START SUPPLIED MATERIAL

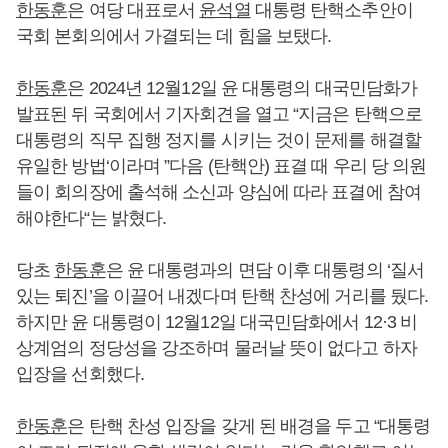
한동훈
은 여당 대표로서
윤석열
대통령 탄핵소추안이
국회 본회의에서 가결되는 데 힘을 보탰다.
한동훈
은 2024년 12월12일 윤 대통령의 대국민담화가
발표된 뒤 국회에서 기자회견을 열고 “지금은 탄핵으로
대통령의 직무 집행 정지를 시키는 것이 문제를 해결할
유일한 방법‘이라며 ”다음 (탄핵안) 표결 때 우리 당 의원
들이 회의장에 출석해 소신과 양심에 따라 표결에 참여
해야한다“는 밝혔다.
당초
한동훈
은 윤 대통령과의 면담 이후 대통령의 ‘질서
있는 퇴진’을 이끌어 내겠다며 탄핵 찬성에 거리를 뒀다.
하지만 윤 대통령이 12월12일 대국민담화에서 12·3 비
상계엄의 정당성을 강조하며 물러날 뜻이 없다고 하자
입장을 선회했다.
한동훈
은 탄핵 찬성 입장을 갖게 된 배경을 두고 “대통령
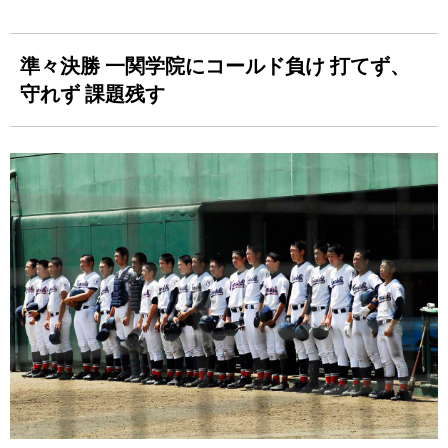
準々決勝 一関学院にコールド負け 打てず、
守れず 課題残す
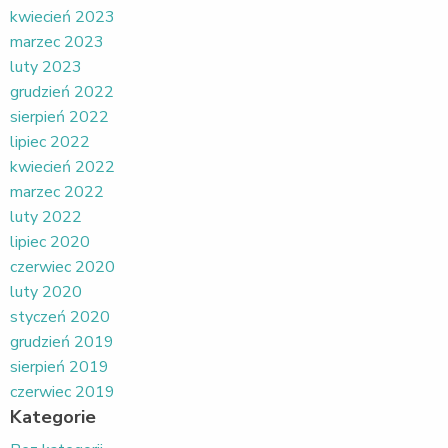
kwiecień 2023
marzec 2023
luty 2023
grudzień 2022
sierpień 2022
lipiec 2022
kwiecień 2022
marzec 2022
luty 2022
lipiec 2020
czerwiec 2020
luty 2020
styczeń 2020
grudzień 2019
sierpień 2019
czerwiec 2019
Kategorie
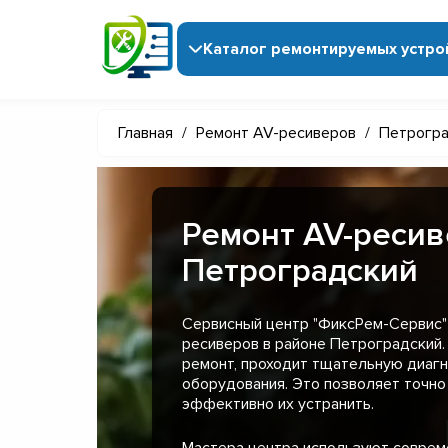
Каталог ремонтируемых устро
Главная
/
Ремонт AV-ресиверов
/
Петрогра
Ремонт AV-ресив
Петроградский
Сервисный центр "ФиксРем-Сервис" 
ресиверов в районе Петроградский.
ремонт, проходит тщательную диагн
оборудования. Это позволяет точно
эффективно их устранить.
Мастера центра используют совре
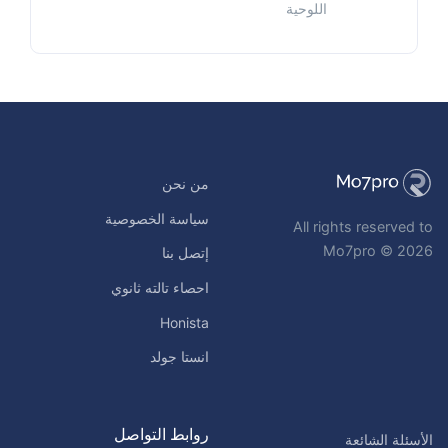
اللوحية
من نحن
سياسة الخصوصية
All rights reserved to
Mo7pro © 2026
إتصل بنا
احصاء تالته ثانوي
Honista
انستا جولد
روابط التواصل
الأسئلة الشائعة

END SUPPLIED MATERIAL

* _EXERCISE GOAL_
Tally up the lines holding the string "대통령의" in this listing, and report the total alone.

* _TASK SOLUTION_
3